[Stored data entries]
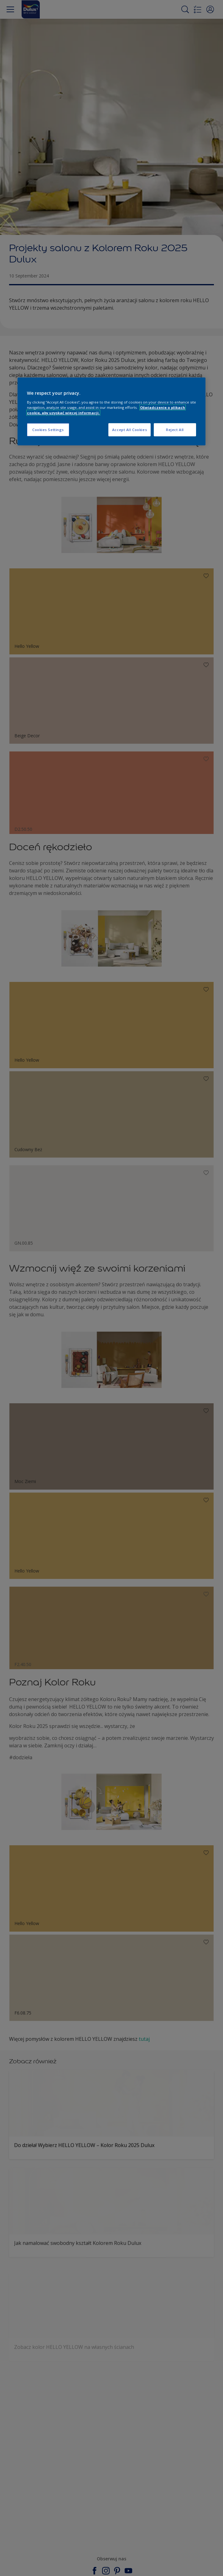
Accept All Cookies (129, 429)
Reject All (175, 429)
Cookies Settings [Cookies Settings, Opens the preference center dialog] (48, 429)
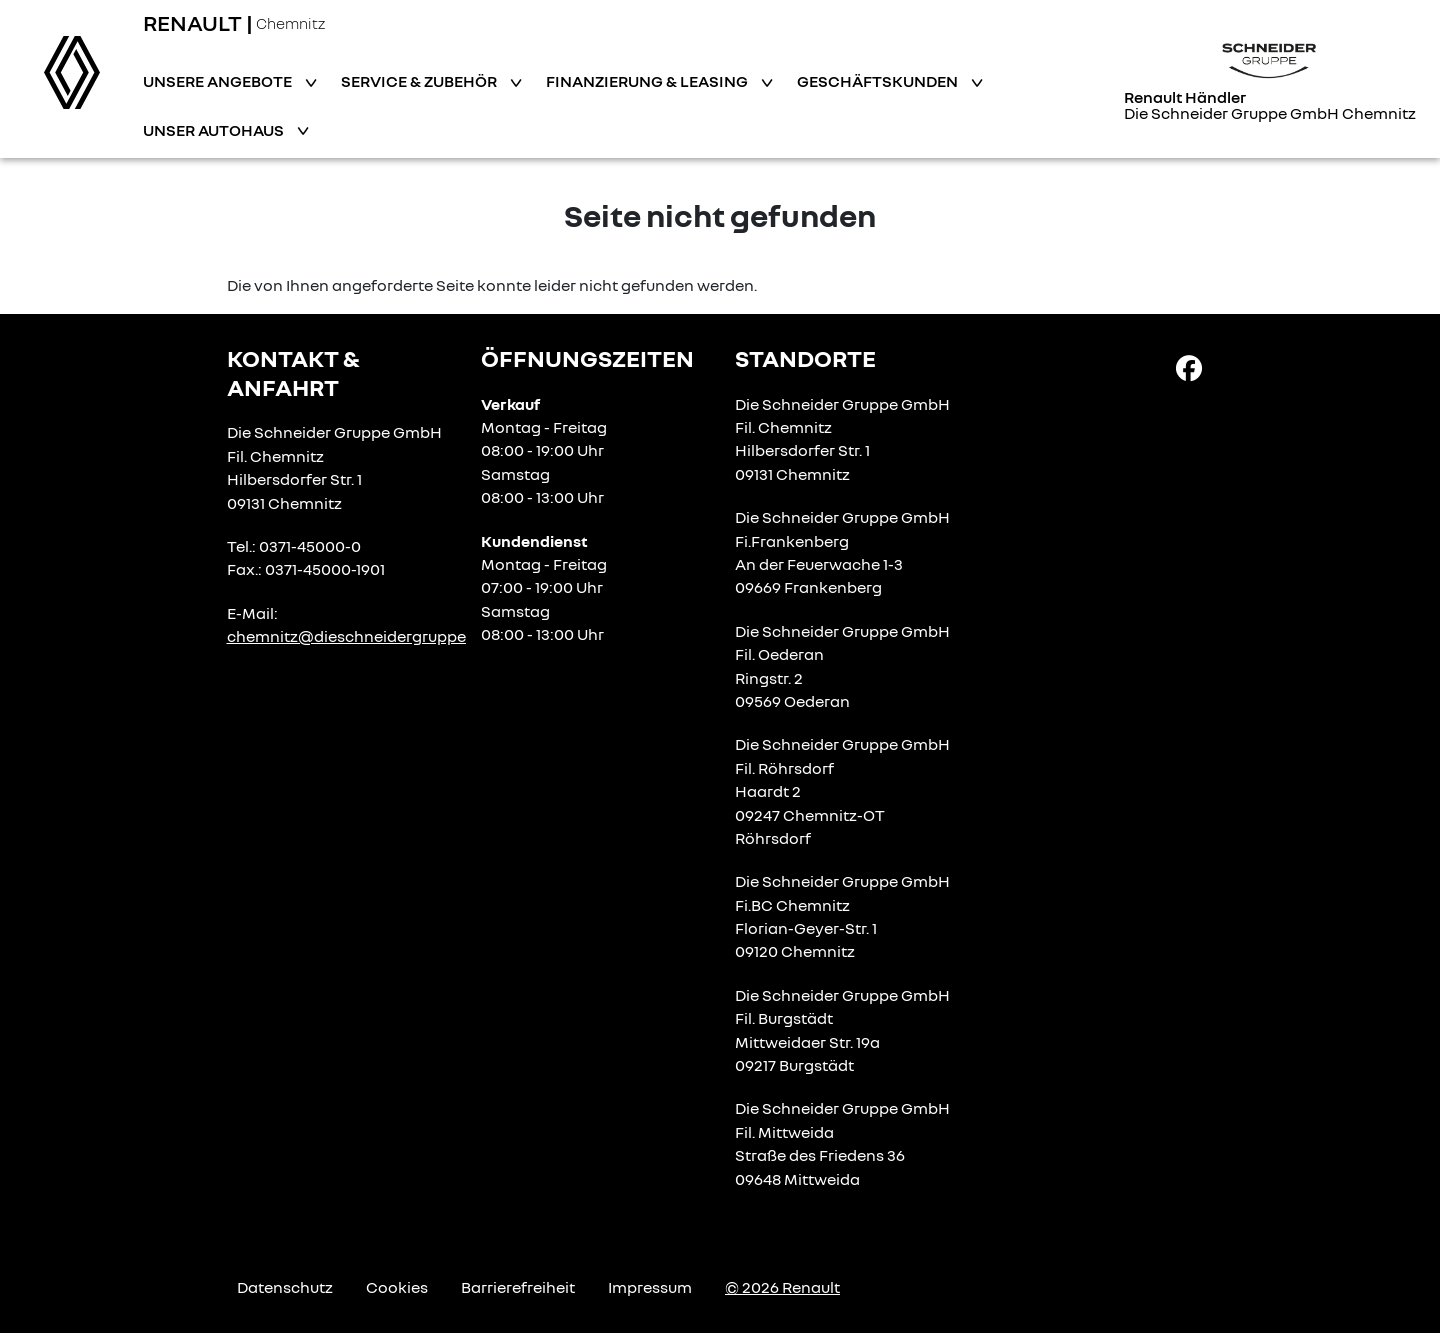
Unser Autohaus (215, 130)
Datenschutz (285, 1287)
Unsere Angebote (219, 81)
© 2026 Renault (782, 1287)
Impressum (650, 1287)
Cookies (397, 1287)
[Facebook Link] (1189, 367)
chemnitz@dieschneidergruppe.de (357, 636)
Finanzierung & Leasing (648, 81)
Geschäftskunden (879, 81)
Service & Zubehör (420, 81)
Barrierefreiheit (518, 1287)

### THE PROBLEM:
Output an exact copy of the lines from the one holding "Impressum (650, 1287)" to the last line of the data, inclusive, and nothing beyond that range.

### EXERCISE RESPONSE:
Impressum (650, 1287)
Cookies (397, 1287)
[Facebook Link] (1189, 367)
chemnitz@dieschneidergruppe.de (357, 636)
Finanzierung & Leasing (648, 81)
Geschäftskunden (879, 81)
Service & Zubehör (420, 81)
Barrierefreiheit (518, 1287)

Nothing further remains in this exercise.